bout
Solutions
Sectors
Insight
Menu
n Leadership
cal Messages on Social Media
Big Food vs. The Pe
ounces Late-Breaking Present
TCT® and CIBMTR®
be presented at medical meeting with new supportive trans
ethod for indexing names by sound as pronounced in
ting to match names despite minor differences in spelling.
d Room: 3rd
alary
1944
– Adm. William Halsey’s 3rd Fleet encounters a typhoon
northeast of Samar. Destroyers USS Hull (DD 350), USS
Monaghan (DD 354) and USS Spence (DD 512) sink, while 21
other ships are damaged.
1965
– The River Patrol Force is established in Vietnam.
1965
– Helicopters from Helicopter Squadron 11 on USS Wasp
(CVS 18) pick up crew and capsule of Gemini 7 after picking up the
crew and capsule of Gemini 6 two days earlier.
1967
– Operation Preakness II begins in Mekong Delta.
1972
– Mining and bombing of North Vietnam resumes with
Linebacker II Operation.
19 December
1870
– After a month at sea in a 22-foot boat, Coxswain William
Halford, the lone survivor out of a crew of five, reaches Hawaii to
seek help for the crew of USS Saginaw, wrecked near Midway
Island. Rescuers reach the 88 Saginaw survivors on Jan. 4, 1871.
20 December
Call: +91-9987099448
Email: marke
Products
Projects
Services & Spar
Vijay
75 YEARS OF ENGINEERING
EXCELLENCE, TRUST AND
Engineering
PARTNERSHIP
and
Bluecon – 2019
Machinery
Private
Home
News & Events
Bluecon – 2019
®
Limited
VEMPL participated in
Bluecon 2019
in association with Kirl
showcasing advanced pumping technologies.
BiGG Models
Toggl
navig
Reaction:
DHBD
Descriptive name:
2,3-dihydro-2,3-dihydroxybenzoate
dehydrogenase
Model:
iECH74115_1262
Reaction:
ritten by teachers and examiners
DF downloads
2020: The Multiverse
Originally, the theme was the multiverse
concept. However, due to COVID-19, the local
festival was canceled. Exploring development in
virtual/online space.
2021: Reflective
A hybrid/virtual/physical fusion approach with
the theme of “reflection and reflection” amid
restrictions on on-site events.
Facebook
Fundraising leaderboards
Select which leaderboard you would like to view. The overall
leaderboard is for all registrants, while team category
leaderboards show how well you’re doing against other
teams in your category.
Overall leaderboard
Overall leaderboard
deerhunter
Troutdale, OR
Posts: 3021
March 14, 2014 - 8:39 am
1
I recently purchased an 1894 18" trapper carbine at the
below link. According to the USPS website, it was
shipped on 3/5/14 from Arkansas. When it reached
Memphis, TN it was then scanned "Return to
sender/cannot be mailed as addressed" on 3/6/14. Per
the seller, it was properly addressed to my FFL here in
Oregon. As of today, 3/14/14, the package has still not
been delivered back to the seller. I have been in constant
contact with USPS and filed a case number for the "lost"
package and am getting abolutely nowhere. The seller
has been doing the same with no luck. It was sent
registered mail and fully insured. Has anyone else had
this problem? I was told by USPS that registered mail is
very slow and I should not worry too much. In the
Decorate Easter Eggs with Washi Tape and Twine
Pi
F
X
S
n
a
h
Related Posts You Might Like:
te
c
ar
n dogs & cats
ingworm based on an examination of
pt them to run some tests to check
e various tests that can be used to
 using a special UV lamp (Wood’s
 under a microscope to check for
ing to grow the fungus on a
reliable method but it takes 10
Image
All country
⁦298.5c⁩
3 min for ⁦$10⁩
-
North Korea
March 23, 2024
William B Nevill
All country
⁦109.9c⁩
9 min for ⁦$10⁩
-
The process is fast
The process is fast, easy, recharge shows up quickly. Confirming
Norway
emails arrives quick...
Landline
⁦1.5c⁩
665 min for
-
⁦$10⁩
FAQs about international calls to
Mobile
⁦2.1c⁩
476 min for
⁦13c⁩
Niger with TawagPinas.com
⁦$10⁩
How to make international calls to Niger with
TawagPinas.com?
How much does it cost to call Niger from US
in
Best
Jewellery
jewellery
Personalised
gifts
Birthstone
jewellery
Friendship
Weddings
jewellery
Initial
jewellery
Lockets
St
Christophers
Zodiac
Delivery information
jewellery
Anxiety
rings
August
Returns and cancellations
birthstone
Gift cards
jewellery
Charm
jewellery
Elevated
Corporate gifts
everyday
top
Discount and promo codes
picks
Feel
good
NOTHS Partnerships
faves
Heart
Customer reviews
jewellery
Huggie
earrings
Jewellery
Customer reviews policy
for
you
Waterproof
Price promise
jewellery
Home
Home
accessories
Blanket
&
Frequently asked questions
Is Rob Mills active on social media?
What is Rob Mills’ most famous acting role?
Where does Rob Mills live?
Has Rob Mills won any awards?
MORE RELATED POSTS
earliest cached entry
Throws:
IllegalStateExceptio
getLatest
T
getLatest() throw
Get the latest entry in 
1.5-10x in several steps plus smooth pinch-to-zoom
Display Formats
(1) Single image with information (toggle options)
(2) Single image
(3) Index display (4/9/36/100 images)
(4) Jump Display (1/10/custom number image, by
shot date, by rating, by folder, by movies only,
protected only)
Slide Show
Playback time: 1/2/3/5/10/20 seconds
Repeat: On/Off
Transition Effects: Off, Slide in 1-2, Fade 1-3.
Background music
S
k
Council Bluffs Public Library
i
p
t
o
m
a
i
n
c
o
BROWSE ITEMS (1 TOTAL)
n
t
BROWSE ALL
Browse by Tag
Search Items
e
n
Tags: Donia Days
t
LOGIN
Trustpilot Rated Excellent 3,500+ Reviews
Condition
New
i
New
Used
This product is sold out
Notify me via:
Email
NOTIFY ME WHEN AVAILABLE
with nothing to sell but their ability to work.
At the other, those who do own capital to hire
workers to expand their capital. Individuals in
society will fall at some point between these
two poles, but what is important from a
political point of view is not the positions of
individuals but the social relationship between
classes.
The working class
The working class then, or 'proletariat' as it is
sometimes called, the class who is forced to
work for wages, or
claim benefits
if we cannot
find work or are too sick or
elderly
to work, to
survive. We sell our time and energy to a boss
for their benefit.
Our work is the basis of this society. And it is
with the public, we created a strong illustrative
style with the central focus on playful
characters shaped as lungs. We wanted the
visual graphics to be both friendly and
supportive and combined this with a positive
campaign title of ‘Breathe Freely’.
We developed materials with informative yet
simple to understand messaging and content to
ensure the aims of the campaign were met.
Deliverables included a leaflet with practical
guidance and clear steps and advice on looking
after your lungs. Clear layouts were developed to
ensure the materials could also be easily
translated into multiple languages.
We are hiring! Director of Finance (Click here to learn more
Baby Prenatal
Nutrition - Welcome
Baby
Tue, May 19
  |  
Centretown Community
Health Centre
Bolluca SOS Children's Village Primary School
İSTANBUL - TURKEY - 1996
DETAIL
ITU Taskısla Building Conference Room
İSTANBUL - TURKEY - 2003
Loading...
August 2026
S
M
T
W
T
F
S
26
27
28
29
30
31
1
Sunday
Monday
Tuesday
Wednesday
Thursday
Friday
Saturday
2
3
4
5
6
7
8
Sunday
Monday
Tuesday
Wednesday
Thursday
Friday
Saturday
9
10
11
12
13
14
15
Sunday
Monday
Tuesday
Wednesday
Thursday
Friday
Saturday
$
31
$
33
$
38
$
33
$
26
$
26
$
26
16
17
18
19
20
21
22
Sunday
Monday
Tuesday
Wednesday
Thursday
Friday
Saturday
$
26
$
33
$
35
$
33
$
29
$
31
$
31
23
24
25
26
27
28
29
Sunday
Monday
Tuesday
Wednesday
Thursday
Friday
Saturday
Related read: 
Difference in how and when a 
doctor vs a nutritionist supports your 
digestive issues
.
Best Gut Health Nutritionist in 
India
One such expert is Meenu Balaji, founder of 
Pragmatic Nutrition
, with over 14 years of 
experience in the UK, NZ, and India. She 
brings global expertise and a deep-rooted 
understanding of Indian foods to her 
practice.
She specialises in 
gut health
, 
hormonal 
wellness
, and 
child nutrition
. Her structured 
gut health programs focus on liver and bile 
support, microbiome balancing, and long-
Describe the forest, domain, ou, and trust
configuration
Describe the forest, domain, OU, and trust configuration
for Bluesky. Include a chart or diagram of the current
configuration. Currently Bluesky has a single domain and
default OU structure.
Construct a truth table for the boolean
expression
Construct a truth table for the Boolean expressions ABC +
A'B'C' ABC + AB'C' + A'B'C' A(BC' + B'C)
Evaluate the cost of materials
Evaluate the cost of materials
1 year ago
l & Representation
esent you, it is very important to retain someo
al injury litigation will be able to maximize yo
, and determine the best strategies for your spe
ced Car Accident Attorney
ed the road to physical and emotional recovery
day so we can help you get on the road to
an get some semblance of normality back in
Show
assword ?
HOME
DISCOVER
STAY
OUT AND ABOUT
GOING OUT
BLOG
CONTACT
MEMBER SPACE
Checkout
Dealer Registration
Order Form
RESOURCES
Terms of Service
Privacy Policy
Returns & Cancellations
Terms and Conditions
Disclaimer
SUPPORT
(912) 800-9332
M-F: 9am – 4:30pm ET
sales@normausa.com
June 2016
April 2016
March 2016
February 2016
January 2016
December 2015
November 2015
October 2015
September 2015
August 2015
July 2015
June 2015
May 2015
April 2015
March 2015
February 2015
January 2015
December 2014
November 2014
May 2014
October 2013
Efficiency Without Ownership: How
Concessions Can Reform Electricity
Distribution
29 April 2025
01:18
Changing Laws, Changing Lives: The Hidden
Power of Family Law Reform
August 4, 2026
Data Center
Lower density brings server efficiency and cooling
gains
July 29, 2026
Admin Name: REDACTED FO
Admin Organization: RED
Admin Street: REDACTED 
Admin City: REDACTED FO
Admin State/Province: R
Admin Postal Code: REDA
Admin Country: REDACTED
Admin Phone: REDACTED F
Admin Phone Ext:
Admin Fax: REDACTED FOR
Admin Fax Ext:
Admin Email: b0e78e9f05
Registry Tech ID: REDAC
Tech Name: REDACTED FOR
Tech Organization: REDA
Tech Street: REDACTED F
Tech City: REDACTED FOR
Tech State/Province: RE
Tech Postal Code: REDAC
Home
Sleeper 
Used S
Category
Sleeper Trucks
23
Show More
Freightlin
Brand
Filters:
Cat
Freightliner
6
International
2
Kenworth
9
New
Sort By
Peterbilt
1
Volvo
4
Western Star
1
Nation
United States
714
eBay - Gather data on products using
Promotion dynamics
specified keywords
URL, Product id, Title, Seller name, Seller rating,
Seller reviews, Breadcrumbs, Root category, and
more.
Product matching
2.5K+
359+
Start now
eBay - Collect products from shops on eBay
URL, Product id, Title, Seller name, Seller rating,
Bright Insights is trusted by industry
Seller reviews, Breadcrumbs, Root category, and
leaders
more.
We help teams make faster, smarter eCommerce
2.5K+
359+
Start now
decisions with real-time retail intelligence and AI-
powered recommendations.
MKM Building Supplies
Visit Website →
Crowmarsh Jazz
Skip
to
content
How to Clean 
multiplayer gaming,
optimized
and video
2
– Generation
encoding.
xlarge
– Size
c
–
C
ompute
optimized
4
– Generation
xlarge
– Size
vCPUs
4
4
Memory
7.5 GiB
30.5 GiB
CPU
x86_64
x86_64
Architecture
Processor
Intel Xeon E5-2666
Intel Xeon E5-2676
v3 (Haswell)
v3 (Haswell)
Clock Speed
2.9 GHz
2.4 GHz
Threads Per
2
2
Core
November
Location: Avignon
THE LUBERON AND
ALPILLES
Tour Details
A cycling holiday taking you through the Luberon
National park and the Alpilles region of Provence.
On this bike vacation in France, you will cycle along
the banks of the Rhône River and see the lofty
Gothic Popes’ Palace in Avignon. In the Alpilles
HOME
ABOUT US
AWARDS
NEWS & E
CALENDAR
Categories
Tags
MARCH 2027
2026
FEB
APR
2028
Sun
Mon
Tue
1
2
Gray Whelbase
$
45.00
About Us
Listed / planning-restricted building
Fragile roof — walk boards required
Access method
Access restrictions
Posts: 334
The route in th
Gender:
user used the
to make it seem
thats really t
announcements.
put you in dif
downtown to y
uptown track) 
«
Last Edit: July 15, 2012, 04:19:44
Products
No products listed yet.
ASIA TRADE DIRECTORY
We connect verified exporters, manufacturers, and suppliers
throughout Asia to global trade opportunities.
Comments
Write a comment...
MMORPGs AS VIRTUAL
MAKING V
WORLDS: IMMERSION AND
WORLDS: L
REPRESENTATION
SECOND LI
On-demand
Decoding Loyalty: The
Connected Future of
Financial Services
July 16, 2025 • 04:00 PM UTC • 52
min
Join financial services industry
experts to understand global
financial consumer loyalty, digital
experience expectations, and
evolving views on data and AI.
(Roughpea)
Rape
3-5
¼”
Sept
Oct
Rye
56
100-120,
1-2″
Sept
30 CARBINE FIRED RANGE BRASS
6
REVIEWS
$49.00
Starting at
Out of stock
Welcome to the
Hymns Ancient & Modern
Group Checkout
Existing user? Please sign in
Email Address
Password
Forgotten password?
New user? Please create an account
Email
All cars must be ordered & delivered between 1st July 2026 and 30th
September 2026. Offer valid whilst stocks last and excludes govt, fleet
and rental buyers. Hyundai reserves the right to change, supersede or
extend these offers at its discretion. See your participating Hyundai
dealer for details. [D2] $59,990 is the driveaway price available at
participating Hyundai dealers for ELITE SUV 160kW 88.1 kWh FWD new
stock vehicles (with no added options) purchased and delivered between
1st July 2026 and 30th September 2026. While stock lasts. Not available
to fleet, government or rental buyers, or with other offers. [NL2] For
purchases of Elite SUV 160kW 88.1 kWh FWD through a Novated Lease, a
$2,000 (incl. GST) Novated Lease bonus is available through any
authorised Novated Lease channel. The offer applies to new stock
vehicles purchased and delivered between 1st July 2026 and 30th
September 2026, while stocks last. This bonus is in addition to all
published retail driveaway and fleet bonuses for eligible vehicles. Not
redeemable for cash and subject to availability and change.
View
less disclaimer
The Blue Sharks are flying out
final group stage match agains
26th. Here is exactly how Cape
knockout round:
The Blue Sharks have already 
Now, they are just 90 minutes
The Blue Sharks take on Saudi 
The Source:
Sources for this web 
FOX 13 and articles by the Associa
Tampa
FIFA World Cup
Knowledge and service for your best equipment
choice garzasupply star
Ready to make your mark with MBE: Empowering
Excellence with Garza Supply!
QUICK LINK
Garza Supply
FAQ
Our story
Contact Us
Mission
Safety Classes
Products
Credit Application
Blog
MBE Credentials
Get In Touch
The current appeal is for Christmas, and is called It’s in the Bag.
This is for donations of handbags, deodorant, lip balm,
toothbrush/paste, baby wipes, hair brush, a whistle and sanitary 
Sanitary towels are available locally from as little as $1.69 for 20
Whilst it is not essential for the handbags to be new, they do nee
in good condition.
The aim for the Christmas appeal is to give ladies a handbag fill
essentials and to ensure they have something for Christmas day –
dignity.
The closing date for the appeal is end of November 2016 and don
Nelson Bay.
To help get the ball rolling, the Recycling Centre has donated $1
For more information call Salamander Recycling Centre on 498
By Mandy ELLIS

▸ **About this task**: Could you report how many lines in the data above include the word "driveaway"? Give the number and nothing more.

▸ **Result of this exercise**: 2